Work item =
This exercise calls for an exact copy of the listing below.

Input data =
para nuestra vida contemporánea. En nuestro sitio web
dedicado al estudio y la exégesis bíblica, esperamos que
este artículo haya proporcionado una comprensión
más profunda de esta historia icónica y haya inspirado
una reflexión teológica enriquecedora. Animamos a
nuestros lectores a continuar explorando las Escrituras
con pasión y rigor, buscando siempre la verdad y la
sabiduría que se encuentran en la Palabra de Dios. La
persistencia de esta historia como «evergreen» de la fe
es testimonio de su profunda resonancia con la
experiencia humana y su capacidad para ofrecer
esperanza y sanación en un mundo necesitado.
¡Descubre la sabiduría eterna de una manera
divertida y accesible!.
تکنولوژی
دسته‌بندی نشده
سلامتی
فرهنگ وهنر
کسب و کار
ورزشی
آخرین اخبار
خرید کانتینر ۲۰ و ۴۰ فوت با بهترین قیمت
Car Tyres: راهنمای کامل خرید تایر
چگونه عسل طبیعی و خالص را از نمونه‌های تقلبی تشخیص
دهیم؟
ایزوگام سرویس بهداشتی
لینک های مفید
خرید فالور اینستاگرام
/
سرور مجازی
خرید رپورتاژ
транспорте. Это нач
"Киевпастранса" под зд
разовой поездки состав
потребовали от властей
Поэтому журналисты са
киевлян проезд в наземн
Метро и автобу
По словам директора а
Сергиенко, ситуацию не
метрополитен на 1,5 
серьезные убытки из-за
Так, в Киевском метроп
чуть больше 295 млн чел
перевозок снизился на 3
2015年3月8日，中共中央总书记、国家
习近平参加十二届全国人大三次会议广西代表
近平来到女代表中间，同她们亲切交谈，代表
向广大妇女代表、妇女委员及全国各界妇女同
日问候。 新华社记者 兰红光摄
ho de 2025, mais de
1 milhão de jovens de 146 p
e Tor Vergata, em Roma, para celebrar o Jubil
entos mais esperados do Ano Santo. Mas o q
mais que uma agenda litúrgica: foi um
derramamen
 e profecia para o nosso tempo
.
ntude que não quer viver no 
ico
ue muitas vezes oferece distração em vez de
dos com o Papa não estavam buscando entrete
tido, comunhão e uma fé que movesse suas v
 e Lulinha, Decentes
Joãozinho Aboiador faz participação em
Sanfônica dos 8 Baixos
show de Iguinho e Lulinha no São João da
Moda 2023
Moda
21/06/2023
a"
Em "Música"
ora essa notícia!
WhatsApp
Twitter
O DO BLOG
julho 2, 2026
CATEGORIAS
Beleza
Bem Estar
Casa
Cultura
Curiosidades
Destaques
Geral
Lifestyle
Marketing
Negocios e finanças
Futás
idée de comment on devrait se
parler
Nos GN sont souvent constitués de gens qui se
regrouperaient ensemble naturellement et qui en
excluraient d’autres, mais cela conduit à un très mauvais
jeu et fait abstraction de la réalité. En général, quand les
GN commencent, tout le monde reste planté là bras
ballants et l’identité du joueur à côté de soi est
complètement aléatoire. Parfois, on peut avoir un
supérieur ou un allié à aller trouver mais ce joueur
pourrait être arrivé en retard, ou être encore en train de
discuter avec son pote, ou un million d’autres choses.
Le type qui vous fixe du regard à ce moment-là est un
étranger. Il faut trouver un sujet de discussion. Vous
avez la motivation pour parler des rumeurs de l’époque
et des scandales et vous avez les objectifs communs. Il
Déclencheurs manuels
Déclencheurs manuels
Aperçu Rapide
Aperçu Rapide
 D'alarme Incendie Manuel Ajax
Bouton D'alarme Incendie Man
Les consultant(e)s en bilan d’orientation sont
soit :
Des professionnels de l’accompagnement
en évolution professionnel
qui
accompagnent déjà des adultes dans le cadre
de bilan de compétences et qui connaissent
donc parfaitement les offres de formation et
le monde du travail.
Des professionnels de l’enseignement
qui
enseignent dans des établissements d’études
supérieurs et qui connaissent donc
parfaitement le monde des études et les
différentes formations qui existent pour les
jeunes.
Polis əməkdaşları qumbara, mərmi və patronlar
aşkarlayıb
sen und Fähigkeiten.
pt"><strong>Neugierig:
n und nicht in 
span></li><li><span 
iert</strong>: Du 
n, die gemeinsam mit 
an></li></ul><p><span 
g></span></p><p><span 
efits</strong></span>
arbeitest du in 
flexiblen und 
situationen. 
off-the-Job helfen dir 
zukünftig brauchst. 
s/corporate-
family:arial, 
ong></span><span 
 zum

Solution to this problem =
para nuestra vida contemporánea. En nuestro sitio web
dedicado al estudio y la exégesis bíblica, esperamos que
este artículo haya proporcionado una comprensión
más profunda de esta historia icónica y haya inspirado
una reflexión teológica enriquecedora. Animamos a
nuestros lectores a continuar explorando las Escrituras
con pasión y rigor, buscando siempre la verdad y la
sabiduría que se encuentran en la Palabra de Dios. La
persistencia de esta historia como «evergreen» de la fe
es testimonio de su profunda resonancia con la
experiencia humana y su capacidad para ofrecer
esperanza y sanación en un mundo necesitado.
¡Descubre la sabiduría eterna de una manera
divertida y accesible!.
تکنولوژی
دسته‌بندی نشده
سلامتی
فرهنگ وهنر
کسب و کار
ورزشی
آخرین اخبار
خرید کانتینر ۲۰ و ۴۰ فوت با بهترین قیمت
Car Tyres: راهنمای کامل خرید تایر
چگونه عسل طبیعی و خالص را از نمونه‌های تقلبی تشخیص
دهیم؟
ایزوگام سرویس بهداشتی
لینک های مفید
خرید فالور اینستاگرام
/
سرور مجازی
خرید رپورتاژ
транспорте. Это нач
"Киевпастранса" под зд
разовой поездки состав
потребовали от властей
Поэтому журналисты са
киевлян проезд в наземн
Метро и автобу
По словам директора а
Сергиенко, ситуацию не
метрополитен на 1,5 
серьезные убытки из-за
Так, в Киевском метроп
чуть больше 295 млн чел
перевозок снизился на 3
2015年3月8日，中共中央总书记、国家
习近平参加十二届全国人大三次会议广西代表
近平来到女代表中间，同她们亲切交谈，代表
向广大妇女代表、妇女委员及全国各界妇女同
日问候。 新华社记者 兰红光摄
ho de 2025, mais de
1 milhão de jovens de 146 p
e Tor Vergata, em Roma, para celebrar o Jubil
entos mais esperados do Ano Santo. Mas o q
mais que uma agenda litúrgica: foi um
derramamen
 e profecia para o nosso tempo
.
ntude que não quer viver no 
ico
ue muitas vezes oferece distração em vez de
dos com o Papa não estavam buscando entrete
tido, comunhão e uma fé que movesse suas v
 e Lulinha, Decentes
Joãozinho Aboiador faz participação em
Sanfônica dos 8 Baixos
show de Iguinho e Lulinha no São João da
Moda 2023
Moda
21/06/2023
a"
Em "Música"
ora essa notícia!
WhatsApp
Twitter
O DO BLOG
julho 2, 2026
CATEGORIAS
Beleza
Bem Estar
Casa
Cultura
Curiosidades
Destaques
Geral
Lifestyle
Marketing
Negocios e finanças
Futás
idée de comment on devrait se
parler
Nos GN sont souvent constitués de gens qui se
regrouperaient ensemble naturellement et qui en
excluraient d’autres, mais cela conduit à un très mauvais
jeu et fait abstraction de la réalité. En général, quand les
GN commencent, tout le monde reste planté là bras
ballants et l’identité du joueur à côté de soi est
complètement aléatoire. Parfois, on peut avoir un
supérieur ou un allié à aller trouver mais ce joueur
pourrait être arrivé en retard, ou être encore en train de
discuter avec son pote, ou un million d’autres choses.
Le type qui vous fixe du regard à ce moment-là est un
étranger. Il faut trouver un sujet de discussion. Vous
avez la motivation pour parler des rumeurs de l’époque
et des scandales et vous avez les objectifs communs. Il
Déclencheurs manuels
Déclencheurs manuels
Aperçu Rapide
Aperçu Rapide
 D'alarme Incendie Manuel Ajax
Bouton D'alarme Incendie Man
Les consultant(e)s en bilan d’orientation sont
soit :
Des professionnels de l’accompagnement
en évolution professionnel
qui
accompagnent déjà des adultes dans le cadre
de bilan de compétences et qui connaissent
donc parfaitement les offres de formation et
le monde du travail.
Des professionnels de l’enseignement
qui
enseignent dans des établissements d’études
supérieurs et qui connaissent donc
parfaitement le monde des études et les
différentes formations qui existent pour les
jeunes.
Polis əməkdaşları qumbara, mərmi və patronlar
aşkarlayıb
sen und Fähigkeiten.
pt"><strong>Neugierig:
n und nicht in 
span></li><li><span 
iert</strong>: Du 
n, die gemeinsam mit 
an></li></ul><p><span 
g></span></p><p><span 
efits</strong></span>
arbeitest du in 
flexiblen und 
situationen. 
off-the-Job helfen dir 
zukünftig brauchst. 
s/corporate-
family:arial, 
ong></span><span 
 zum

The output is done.